Input: Begin
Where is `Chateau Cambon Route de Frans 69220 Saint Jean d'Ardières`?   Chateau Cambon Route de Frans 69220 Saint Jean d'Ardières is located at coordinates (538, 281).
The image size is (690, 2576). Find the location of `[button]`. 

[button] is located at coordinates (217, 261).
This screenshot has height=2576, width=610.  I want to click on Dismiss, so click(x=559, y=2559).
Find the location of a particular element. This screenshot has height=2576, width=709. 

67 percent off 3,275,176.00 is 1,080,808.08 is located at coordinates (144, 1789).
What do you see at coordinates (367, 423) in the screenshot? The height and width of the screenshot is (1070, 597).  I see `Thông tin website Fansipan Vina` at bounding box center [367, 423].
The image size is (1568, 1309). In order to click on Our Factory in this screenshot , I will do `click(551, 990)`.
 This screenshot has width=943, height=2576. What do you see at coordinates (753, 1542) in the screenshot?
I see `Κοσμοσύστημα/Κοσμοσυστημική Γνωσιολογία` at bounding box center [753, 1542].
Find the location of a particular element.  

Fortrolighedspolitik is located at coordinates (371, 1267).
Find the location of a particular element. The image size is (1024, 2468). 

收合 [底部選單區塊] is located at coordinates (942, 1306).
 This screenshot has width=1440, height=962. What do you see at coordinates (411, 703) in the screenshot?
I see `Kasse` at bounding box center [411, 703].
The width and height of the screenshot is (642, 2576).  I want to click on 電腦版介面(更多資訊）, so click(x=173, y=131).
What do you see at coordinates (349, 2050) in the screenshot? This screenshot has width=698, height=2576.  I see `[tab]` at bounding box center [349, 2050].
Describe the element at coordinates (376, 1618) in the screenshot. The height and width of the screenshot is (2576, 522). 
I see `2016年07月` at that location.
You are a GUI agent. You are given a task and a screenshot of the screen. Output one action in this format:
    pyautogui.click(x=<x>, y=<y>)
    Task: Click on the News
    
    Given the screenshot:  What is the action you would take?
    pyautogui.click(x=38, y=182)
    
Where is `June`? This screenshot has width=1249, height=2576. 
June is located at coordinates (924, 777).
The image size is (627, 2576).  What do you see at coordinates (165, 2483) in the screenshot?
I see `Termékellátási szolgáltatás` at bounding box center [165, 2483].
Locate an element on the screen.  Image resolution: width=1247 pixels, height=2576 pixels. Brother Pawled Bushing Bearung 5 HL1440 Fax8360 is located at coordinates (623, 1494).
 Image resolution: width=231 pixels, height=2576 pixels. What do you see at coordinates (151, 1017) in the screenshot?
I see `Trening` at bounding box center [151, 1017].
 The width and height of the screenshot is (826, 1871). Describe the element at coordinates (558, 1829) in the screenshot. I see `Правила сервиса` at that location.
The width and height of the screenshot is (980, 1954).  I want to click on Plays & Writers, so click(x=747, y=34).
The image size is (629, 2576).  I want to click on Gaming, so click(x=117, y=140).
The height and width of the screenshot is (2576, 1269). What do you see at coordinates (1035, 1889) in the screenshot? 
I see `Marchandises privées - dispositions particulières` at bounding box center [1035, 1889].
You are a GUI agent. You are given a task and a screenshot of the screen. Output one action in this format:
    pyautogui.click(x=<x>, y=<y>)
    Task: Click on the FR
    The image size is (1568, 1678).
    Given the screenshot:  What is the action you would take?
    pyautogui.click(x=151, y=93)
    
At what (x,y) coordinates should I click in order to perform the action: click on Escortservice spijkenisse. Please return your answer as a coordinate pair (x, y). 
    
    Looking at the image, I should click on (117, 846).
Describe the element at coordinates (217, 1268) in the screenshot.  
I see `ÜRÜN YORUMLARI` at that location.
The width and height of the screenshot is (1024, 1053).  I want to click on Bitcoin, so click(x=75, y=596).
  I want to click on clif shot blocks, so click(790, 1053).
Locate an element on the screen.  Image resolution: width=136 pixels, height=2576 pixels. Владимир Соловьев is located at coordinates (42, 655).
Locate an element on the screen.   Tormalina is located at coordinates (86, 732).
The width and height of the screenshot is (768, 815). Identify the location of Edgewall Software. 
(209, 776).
Input: End
→ Brief: Output the line containing "Describe the element at coordinates (217, 1268)" and each line after it through the close of the entries, unchanged and with no other lines.

→ Exercise output:
Describe the element at coordinates (217, 1268) in the screenshot.  
I see `ÜRÜN YORUMLARI` at that location.
The width and height of the screenshot is (1024, 1053).  I want to click on Bitcoin, so click(x=75, y=596).
  I want to click on clif shot blocks, so click(790, 1053).
Locate an element on the screen.  Image resolution: width=136 pixels, height=2576 pixels. Владимир Соловьев is located at coordinates (42, 655).
Locate an element on the screen.   Tormalina is located at coordinates (86, 732).
The width and height of the screenshot is (768, 815). Identify the location of Edgewall Software. 
(209, 776).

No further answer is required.